Taking the line with "BUNDESLIGA EN LA" as the first and the line with "Institute）特展消息。展名訂為《John Gallia" as the last, set down the lines below exactly, pictures excluded.

################

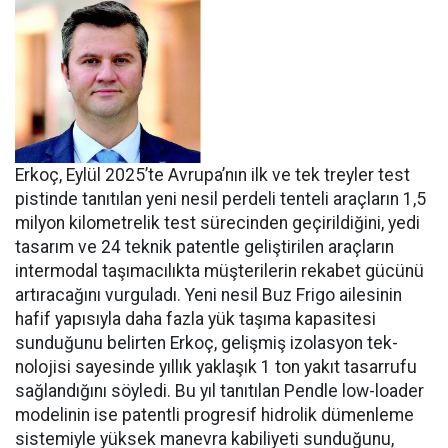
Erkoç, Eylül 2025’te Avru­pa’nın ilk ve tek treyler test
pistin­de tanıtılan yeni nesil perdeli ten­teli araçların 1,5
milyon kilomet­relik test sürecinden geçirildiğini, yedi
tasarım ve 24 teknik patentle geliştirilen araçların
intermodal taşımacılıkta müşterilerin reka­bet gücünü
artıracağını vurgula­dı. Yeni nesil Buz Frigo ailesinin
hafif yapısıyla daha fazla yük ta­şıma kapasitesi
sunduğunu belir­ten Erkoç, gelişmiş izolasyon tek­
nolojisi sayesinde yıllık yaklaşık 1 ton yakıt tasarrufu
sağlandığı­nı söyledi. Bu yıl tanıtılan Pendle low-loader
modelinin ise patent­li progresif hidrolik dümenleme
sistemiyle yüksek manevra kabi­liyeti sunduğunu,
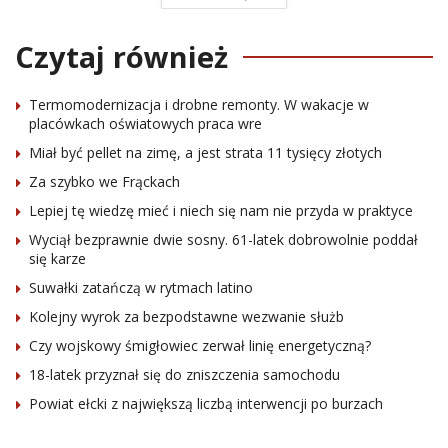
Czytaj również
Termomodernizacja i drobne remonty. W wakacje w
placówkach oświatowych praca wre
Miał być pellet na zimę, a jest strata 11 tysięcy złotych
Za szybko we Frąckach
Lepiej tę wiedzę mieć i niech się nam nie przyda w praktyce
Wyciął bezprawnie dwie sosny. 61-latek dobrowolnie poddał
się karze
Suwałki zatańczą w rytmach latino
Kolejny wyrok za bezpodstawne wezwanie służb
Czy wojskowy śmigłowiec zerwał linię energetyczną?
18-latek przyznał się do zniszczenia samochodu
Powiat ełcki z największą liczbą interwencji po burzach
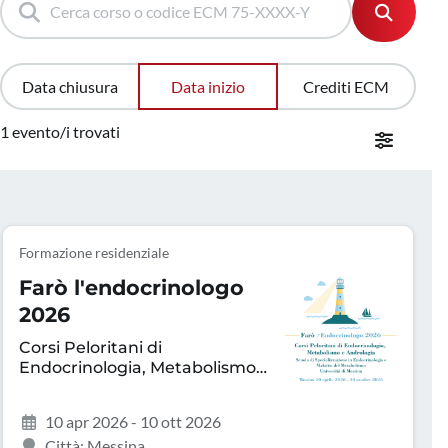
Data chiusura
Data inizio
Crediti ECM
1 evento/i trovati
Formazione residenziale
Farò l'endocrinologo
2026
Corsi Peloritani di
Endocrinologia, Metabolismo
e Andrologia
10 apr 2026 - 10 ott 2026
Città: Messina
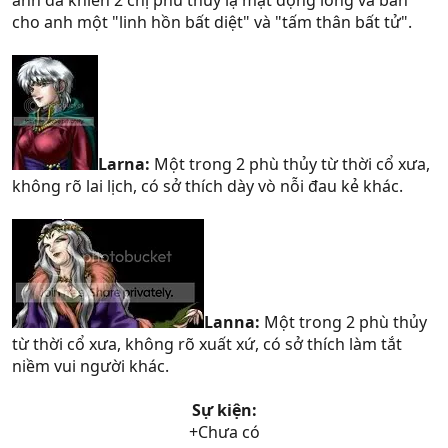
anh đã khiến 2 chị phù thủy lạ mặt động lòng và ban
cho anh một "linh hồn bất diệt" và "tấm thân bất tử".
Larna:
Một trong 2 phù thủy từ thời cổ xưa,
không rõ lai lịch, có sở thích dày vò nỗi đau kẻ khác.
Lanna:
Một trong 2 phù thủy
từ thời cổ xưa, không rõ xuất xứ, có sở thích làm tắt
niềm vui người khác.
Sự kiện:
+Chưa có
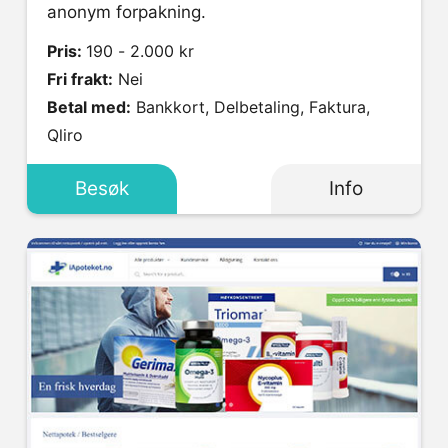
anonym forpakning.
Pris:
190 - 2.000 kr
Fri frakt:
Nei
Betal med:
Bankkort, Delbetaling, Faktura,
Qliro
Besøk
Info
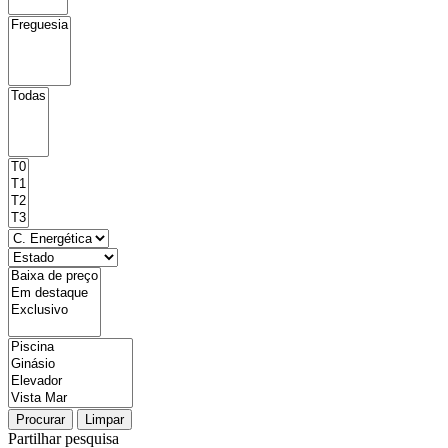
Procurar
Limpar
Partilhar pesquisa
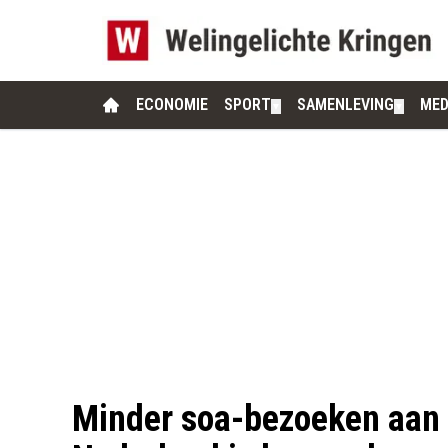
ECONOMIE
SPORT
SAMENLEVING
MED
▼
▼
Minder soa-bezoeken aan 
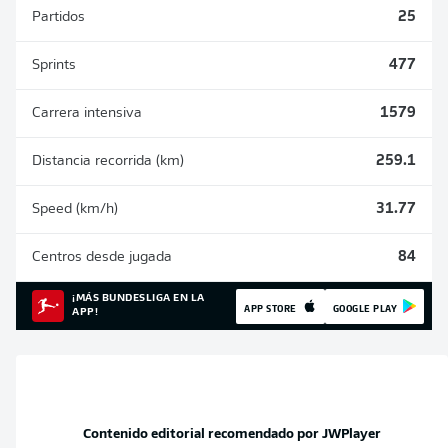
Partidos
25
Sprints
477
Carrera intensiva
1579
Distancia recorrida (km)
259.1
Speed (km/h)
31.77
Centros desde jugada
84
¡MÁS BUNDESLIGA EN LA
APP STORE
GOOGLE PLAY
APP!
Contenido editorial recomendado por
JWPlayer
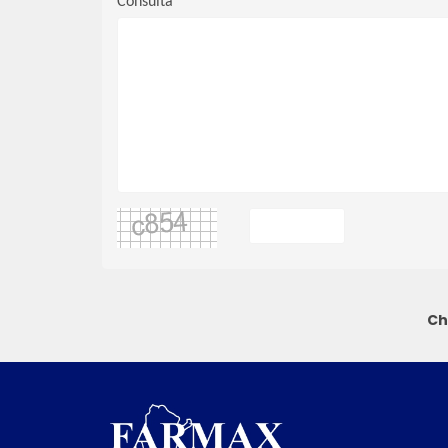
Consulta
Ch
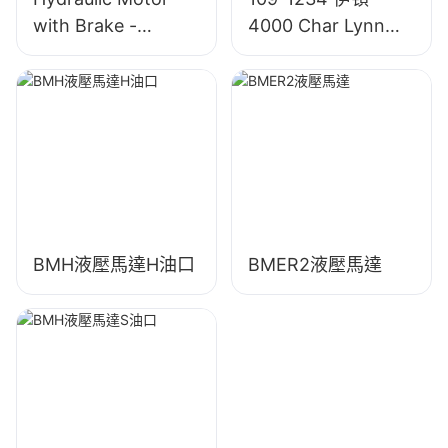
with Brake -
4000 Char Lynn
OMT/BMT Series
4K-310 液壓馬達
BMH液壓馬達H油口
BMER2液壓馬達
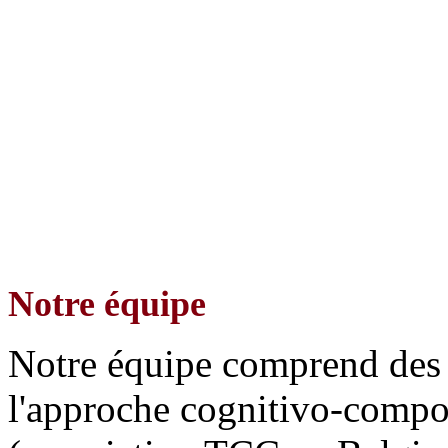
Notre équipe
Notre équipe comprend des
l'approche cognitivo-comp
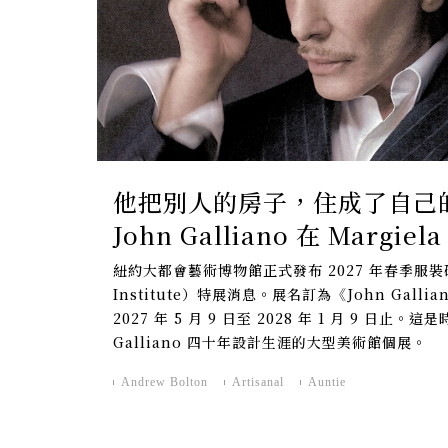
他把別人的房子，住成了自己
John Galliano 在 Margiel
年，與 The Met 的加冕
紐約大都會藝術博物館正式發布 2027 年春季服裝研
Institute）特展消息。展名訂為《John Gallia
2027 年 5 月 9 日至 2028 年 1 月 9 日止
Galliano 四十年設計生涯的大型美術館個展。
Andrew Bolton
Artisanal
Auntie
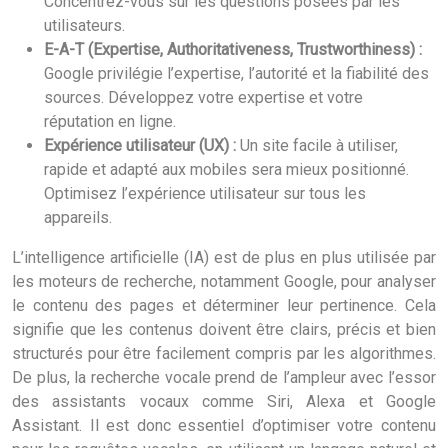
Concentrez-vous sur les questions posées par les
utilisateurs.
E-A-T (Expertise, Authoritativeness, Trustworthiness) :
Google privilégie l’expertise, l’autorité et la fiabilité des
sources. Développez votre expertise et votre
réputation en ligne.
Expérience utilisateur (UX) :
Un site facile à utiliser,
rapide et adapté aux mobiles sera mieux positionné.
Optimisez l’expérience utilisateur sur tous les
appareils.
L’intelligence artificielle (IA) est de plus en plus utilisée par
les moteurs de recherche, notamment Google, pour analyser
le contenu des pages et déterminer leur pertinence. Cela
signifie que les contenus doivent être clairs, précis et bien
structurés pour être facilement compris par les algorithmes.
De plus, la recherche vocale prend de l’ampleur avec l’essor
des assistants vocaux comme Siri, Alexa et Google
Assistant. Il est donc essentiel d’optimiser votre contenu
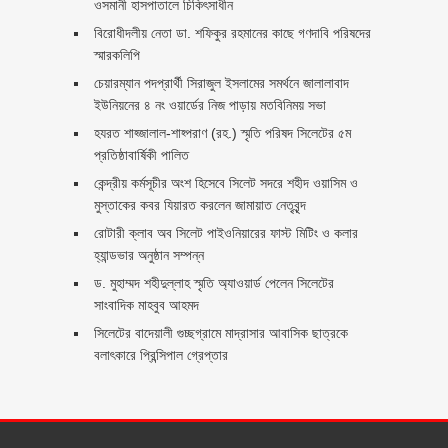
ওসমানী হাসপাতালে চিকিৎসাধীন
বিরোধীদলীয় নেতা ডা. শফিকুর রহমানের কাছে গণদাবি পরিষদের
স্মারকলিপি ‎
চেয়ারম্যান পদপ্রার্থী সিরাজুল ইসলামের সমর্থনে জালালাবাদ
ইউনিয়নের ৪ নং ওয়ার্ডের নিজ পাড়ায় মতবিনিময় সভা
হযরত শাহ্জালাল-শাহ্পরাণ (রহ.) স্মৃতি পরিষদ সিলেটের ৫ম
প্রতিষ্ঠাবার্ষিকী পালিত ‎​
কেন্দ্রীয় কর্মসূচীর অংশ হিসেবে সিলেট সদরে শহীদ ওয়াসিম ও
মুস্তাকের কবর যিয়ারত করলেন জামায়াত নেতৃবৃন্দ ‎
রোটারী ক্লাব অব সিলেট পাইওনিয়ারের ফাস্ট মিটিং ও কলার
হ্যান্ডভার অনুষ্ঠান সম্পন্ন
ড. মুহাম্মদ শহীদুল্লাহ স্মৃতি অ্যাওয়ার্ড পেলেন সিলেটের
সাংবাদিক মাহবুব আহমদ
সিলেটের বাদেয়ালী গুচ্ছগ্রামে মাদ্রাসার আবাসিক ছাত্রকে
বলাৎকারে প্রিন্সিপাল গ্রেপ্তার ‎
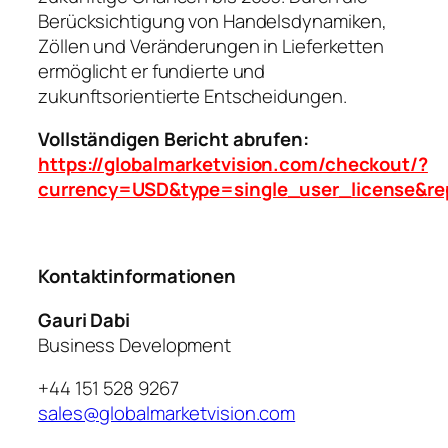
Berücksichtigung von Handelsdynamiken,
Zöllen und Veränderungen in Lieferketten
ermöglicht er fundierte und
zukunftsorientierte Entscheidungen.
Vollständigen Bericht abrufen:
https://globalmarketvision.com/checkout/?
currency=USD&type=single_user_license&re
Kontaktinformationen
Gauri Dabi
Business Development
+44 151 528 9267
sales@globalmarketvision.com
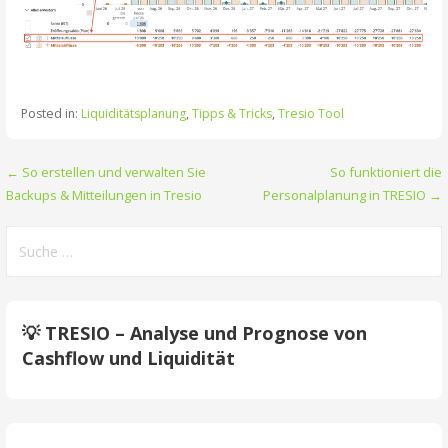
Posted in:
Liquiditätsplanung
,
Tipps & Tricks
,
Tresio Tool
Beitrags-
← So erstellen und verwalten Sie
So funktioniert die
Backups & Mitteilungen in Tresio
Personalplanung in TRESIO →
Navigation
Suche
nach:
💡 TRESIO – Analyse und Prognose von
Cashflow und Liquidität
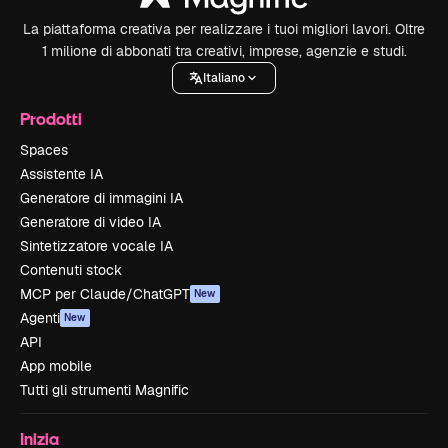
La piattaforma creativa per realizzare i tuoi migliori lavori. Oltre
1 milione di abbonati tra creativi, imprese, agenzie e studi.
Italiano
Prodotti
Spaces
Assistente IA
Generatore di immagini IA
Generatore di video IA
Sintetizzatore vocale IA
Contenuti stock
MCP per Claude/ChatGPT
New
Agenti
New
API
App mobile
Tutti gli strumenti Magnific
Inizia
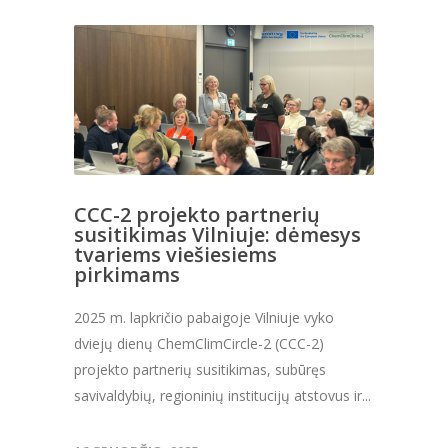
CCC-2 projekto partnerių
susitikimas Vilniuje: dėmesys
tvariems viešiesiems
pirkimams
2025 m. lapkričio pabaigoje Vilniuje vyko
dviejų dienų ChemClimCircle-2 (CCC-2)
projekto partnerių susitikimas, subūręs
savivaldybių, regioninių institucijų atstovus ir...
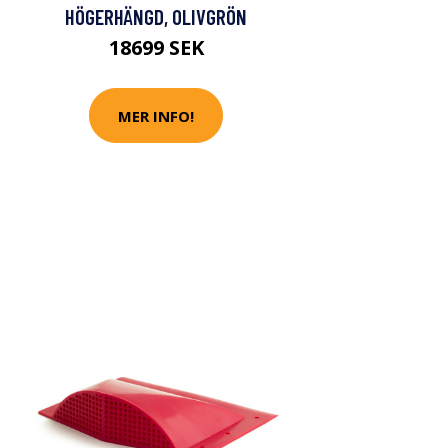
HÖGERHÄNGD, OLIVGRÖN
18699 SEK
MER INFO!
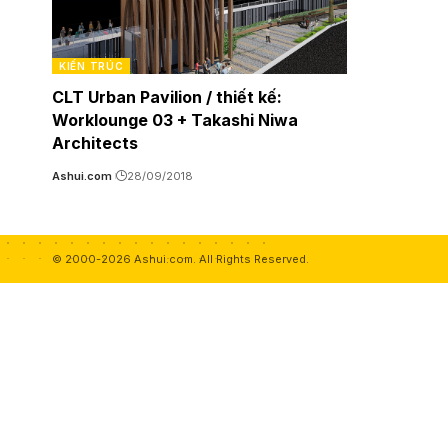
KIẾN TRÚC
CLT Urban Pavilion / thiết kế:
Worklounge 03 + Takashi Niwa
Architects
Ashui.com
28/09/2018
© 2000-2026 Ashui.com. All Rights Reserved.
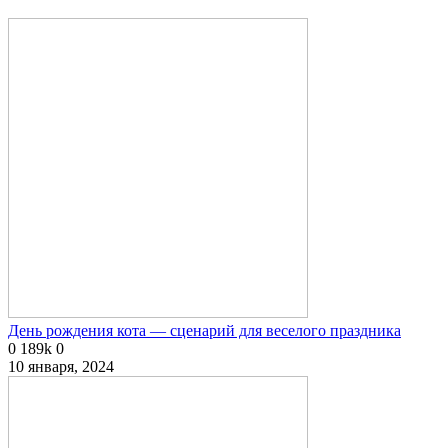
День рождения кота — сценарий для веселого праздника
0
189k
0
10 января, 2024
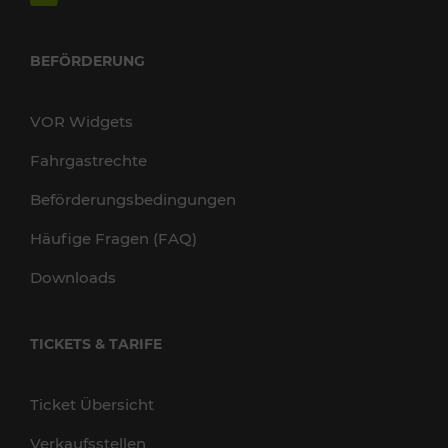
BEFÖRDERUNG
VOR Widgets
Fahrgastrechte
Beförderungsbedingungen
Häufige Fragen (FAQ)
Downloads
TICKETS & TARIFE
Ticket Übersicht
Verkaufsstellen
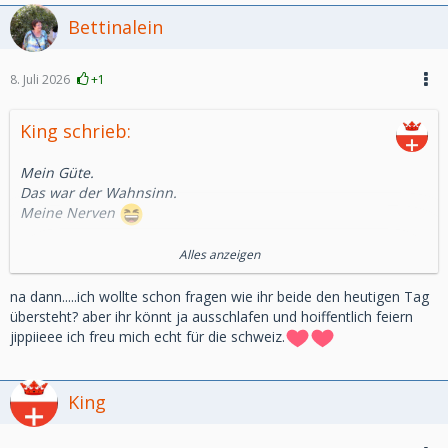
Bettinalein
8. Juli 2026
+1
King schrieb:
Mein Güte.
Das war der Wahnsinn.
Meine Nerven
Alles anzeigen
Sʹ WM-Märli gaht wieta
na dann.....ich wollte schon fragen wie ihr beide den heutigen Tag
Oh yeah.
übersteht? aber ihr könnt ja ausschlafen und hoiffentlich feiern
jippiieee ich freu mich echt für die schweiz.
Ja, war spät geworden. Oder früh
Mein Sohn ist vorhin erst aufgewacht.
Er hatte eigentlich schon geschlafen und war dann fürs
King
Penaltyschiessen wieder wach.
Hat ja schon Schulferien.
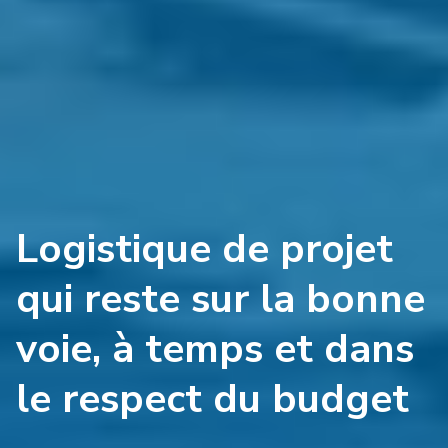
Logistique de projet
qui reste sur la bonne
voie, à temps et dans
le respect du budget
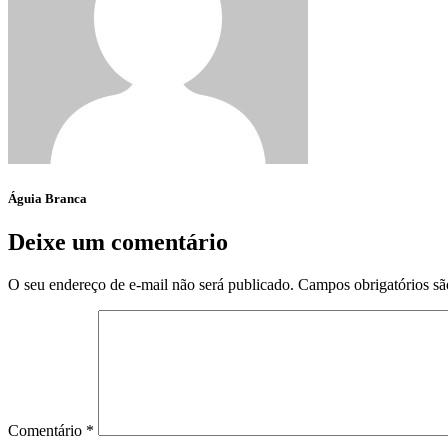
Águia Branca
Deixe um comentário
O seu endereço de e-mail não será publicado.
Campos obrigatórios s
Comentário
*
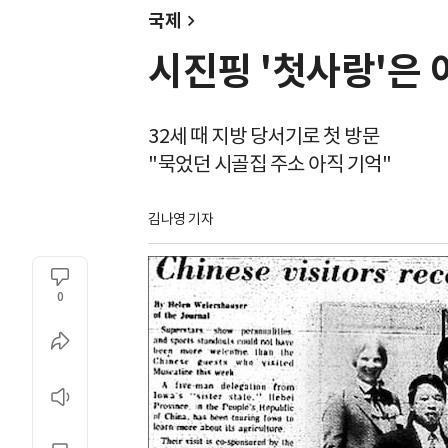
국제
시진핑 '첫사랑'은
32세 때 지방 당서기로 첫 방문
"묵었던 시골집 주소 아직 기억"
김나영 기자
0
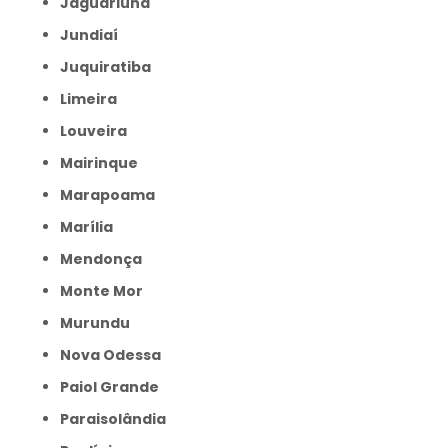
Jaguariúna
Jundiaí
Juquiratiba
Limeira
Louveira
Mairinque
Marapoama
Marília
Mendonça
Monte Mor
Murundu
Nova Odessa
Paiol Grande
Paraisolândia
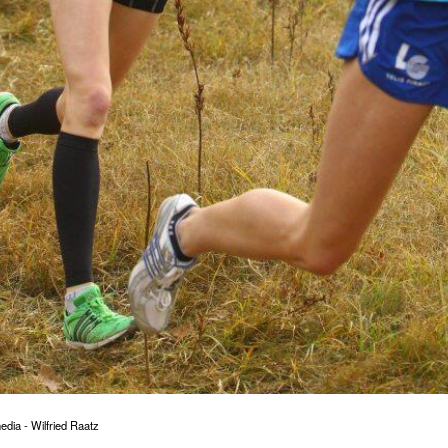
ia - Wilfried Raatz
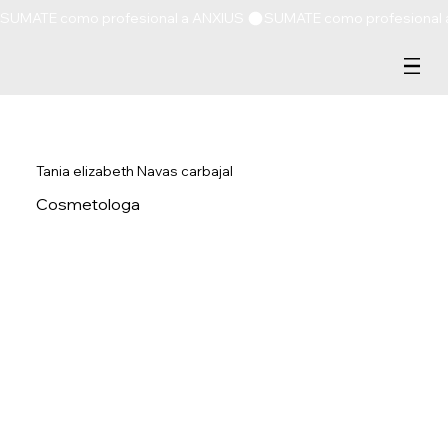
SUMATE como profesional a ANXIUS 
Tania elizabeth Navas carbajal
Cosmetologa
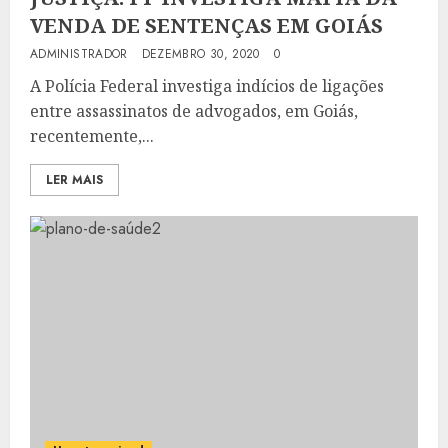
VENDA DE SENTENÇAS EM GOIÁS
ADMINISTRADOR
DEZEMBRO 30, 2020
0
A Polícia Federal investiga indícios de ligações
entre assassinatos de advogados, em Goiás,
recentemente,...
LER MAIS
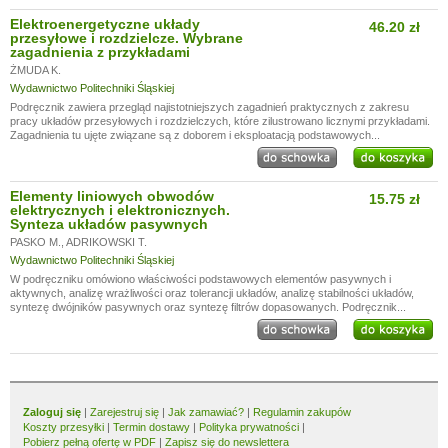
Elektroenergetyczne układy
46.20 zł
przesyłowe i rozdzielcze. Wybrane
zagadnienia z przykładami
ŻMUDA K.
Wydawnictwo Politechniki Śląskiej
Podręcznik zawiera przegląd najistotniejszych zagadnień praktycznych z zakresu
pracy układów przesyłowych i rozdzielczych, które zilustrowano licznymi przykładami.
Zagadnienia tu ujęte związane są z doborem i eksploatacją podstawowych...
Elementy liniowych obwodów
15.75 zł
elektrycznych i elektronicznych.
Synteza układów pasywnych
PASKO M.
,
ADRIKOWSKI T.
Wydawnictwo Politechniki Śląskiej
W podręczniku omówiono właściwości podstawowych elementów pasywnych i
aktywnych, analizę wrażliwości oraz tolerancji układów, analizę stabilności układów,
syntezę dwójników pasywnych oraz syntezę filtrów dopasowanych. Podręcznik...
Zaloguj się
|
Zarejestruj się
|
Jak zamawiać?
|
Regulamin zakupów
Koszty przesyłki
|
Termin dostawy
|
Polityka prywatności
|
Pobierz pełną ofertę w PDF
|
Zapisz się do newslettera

################

Written response:
¡MÁS BUNDESLIGA EN LA
APP STORE
GOOGLE PLAY
APP!
Contenido editorial recomendado por
JWPlayer
Consulta
Ch
with Brake -
4000 Char Lynn
OMT/BMT Series
4K-310 液壓馬達
BMH液壓馬達H油口
BMER2液壓馬達
Notre équipe
Notre équipe comprend des
l'approche cognitivo-comp
他把別人的房子，住成了自己
John Galliano 在 Margiel
年，與 The Met 的加冕
紐約大都會藝術博物館正式發布 2027 年春季服裝研
Institute）特展消息。展名訂為《John Gallia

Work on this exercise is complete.